> **Exercise aim**:
As the answer, give every line of the records that includes the word "Made".

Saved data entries
== Segment start ==
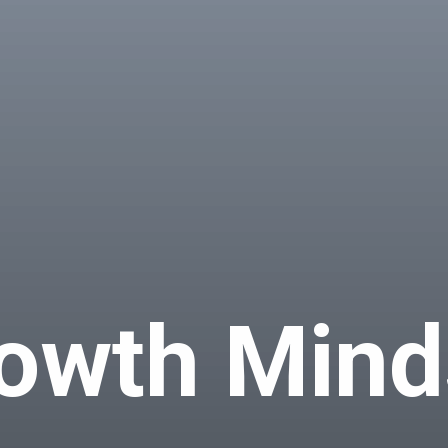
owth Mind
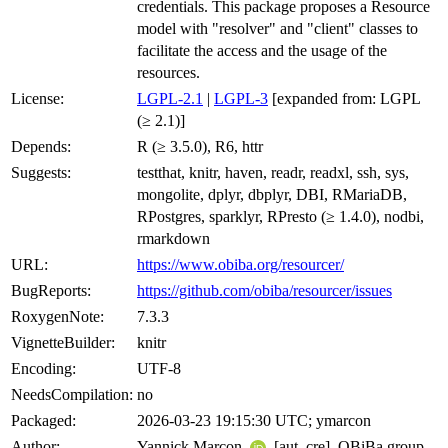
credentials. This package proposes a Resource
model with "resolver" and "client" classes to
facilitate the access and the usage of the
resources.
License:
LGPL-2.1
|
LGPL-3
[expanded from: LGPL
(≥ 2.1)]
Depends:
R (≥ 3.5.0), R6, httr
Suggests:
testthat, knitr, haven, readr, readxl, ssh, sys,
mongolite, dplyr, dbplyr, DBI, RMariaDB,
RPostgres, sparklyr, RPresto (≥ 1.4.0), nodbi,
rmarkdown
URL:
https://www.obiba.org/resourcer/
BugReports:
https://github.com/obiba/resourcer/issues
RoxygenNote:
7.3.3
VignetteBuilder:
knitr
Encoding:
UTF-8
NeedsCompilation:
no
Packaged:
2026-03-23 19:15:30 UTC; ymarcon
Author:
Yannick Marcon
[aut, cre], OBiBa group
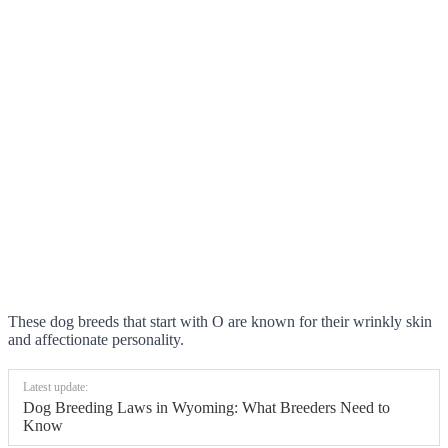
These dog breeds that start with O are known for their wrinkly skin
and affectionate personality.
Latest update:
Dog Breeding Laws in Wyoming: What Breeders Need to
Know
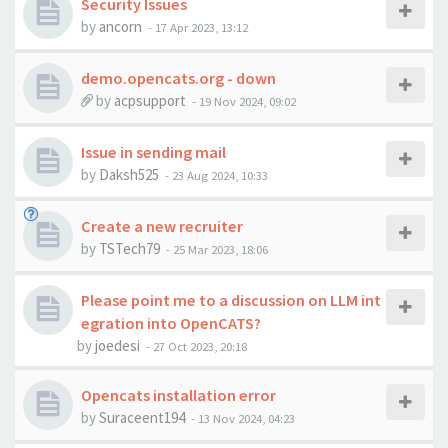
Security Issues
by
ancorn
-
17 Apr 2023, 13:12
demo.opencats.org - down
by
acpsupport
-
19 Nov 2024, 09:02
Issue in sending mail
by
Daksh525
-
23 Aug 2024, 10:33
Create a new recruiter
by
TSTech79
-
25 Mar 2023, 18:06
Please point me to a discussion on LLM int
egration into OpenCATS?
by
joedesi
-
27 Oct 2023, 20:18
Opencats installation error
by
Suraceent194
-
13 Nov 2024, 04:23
== Segment end ==
== Segment start ==
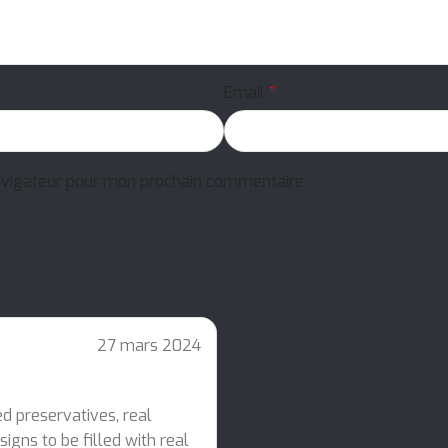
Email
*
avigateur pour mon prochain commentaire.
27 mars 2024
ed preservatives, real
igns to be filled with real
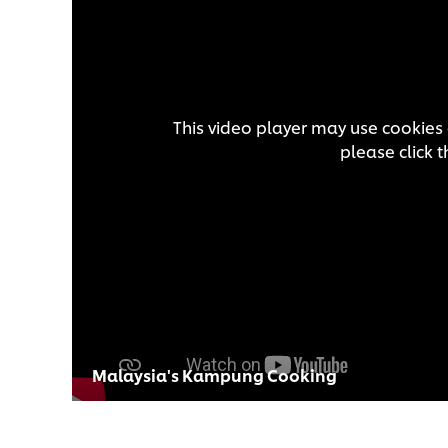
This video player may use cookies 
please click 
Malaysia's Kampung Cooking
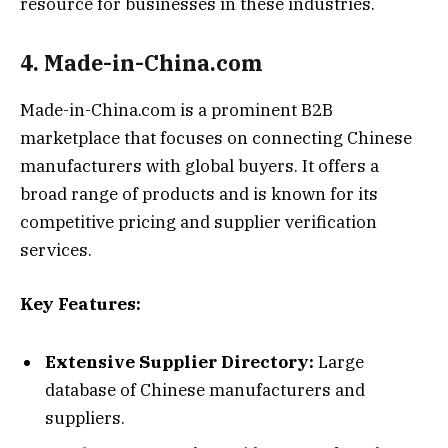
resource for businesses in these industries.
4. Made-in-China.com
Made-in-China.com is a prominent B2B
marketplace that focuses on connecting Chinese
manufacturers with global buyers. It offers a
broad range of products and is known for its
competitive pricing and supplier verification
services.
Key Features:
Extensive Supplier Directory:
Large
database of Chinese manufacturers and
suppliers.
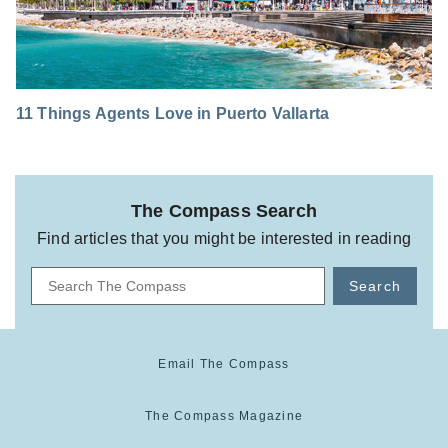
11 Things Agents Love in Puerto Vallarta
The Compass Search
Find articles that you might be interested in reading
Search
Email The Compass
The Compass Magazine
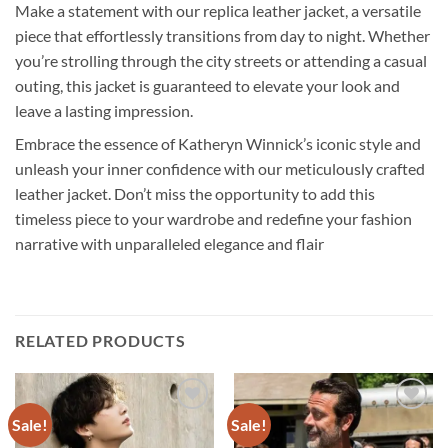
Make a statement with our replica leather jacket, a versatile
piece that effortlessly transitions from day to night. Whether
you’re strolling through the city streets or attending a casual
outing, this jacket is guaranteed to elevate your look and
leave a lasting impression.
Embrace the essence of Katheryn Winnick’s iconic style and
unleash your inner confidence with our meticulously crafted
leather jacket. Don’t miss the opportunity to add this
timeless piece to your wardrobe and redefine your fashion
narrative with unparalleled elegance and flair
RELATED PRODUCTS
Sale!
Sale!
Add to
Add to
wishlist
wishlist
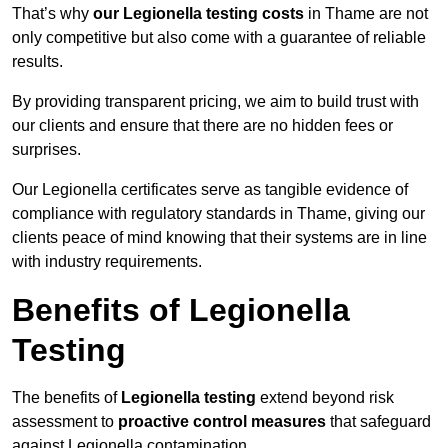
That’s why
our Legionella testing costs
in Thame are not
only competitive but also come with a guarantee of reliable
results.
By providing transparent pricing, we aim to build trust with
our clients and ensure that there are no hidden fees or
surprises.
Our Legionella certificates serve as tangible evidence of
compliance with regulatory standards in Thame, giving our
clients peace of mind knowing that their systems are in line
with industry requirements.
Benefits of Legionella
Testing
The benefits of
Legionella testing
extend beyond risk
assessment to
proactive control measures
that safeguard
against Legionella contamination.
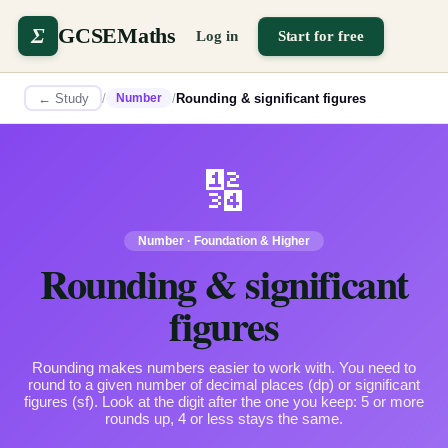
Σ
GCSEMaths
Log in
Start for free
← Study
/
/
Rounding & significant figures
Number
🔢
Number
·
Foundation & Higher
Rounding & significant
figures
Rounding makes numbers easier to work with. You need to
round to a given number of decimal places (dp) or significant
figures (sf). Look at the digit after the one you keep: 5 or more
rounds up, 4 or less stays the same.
== Segment end ==
== Segment start ==
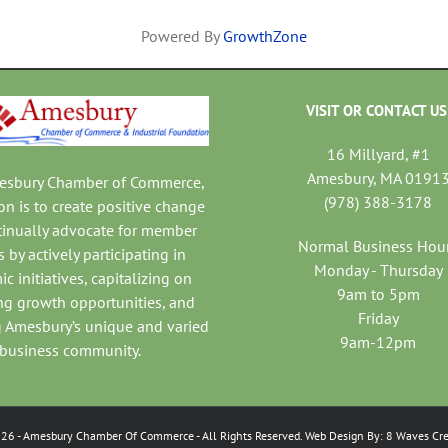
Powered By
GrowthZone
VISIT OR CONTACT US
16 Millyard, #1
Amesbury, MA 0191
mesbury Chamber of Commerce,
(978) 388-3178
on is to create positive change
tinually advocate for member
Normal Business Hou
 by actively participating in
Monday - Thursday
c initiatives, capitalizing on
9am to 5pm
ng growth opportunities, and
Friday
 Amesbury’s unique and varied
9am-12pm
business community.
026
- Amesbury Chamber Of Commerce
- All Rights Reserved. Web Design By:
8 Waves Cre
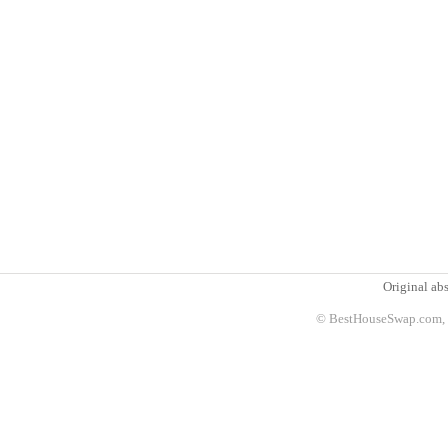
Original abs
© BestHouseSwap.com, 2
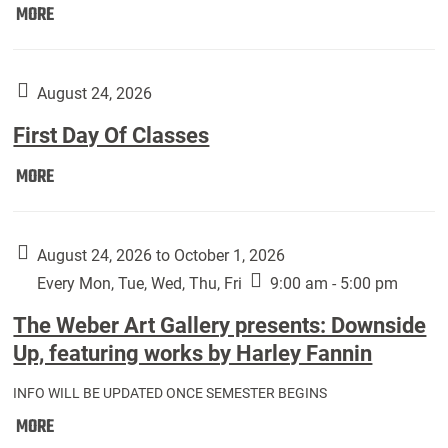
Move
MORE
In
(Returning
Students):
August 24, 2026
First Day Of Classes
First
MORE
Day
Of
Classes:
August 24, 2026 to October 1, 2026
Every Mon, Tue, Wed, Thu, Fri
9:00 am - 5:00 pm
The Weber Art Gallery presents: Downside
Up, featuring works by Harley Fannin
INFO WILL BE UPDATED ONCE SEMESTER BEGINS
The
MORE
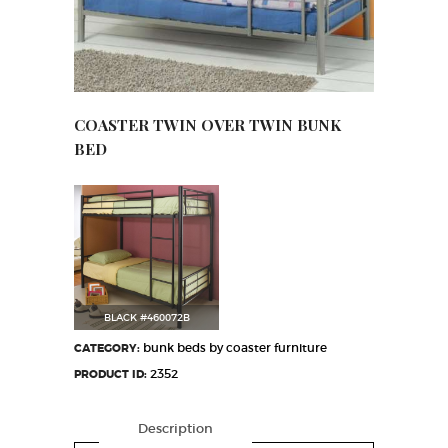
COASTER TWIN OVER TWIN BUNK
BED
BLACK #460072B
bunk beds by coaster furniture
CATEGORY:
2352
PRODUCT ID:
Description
== Segment end ==
> **Problem solution**:
4. Made-in-China.com
Made-in-China.com is a prominent B2B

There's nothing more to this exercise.